**Task to complete:** Please output only the lines that begin at the line with "INPUT: image. TARGET: 'liver'." and run through the end of the entries below, exactly as written. Drop all pictures.

[Stored entries]
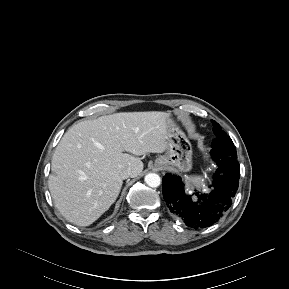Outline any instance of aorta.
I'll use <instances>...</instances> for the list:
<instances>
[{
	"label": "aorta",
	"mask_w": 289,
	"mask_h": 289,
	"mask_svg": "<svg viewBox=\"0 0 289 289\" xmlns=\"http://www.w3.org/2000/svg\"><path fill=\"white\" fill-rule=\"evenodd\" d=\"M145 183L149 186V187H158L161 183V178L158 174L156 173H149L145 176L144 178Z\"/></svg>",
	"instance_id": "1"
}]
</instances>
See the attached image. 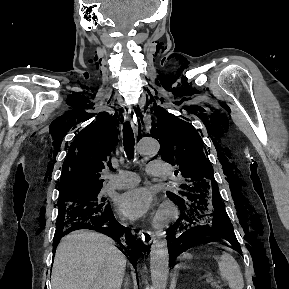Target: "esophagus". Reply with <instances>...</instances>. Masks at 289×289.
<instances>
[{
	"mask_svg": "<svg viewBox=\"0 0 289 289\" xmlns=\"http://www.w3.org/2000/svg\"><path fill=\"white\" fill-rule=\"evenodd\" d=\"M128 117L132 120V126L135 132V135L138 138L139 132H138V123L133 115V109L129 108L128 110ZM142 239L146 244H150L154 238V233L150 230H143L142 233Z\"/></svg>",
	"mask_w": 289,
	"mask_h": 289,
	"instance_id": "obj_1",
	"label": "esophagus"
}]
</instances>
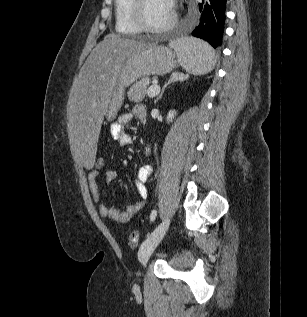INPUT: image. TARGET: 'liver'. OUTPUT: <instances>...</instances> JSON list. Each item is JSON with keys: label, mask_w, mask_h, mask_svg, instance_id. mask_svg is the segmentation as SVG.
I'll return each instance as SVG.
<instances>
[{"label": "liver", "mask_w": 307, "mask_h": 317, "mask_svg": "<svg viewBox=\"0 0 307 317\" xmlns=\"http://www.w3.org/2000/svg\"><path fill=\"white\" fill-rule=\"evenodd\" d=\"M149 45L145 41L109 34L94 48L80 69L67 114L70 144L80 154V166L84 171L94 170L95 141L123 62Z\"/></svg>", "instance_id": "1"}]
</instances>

**Your response:**
INPUT: image. TARGET: 'liver'. OUTPUT: <instances>...</instances> JSON list. Each item is JSON with keys: label, mask_w, mask_h, mask_svg, instance_id. mask_svg is the segmentation as SVG.
I'll return each instance as SVG.
<instances>
[{"label": "liver", "mask_w": 307, "mask_h": 317, "mask_svg": "<svg viewBox=\"0 0 307 317\" xmlns=\"http://www.w3.org/2000/svg\"><path fill=\"white\" fill-rule=\"evenodd\" d=\"M149 45L145 41L109 34L94 48L80 69L67 114L70 144L80 154V166L84 171L94 170L95 141L123 62Z\"/></svg>", "instance_id": "1"}]
</instances>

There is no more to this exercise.